A (very) brief overview of Google Cloud Platform

Introduction and terminology for new users to start digging into GCP

Alexander Weston, PhD
Towards Data Science

--

Ebene bei Auvers mit Regenwolken by Van Gogh. From Wikimedia Commons.

Recently, our statistics department started transitioning away from local servers to Google Cloud Platform (GCP). Probably many of you find yourselves in a similar situation.

What I’ve found over two years of using GCP is that there’s surprisingly little help available online for new users learning Cloud for the first time. I thought it might be helpful to write a brief article underlining some of the core concepts of Cloud.

One disclaimer — I’ve adapted this from documentation written for our summer interns because I thought it might be useful for a wider audience. We use a Cloud environment that was built by our own IT department with additional security appropriate for a large academic health institution. Therefore, several features of the platform are modified or disabled (for example, the ability to request your own DLVMs).

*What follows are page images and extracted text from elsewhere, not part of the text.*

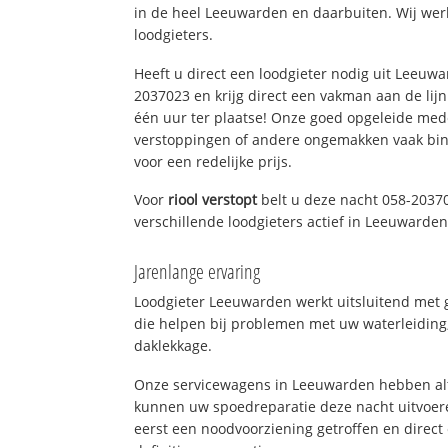
in de heel Leeuwarden en daarbuiten. Wij wer
loodgieters.
Heeft u direct een loodgieter nodig uit Leeuw
2037023 en krijg direct een vakman aan de lijn. 
één uur ter plaatse! Onze goed opgeleide med
verstoppingen of andere ongemakken vaak binn
voor een redelijke prijs.
Voor
riool verstopt
belt u deze nacht 058-2037
verschillende loodgieters actief in Leeuwarde
Jarenlange ervaring
Loodgieter Leeuwarden werkt uitsluitend met g
die helpen bij problemen met uw waterleiding, 
daklekkage.
Onze servicewagens in Leeuwarden hebben alt
kunnen uw spoedreparatie deze nacht uitvoere
eerst een noodvoorziening getroffen en direct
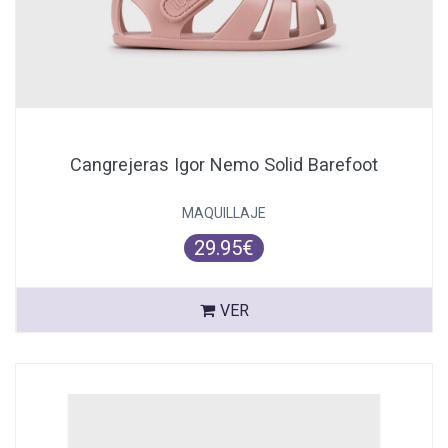
Cangrejeras Igor Nemo Solid Barefoot
MAQUILLAJE
29.95€
VER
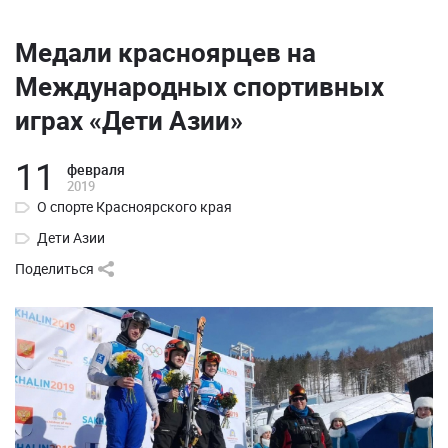
Медали красноярцев на
Международных спортивных
играх «Дети Азии»
11
февраля
2019
О спорте Красноярского края
Дети Азии
Поделиться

If you also happen to work for the Three Shields, then you’ve come to the right article.

What is Cloud?

Cloud refers to a platform where another company managers your server, versus you managing the server yourself. The reason it’s called cloud (a confusing term, in my opinion) is because you’re accessing a distributed network of hundreds or thousands of servers located elsewhere, like a “cloud” of servers.

If interested, I really enjoy this video tour of a Google Cloud Center, which for us is located in South Carolina.

It’s worth mentioning that Google Cloud Platform is the same tool that all Google employees, including data scientists, use internally for their own research.

What are the advantages of Cloud?

The biggest advantage, which is driving adoption at many large research centers, is the cost advantage. But even as an “end-user” we’ve found several advantages to Google Cloud Platform.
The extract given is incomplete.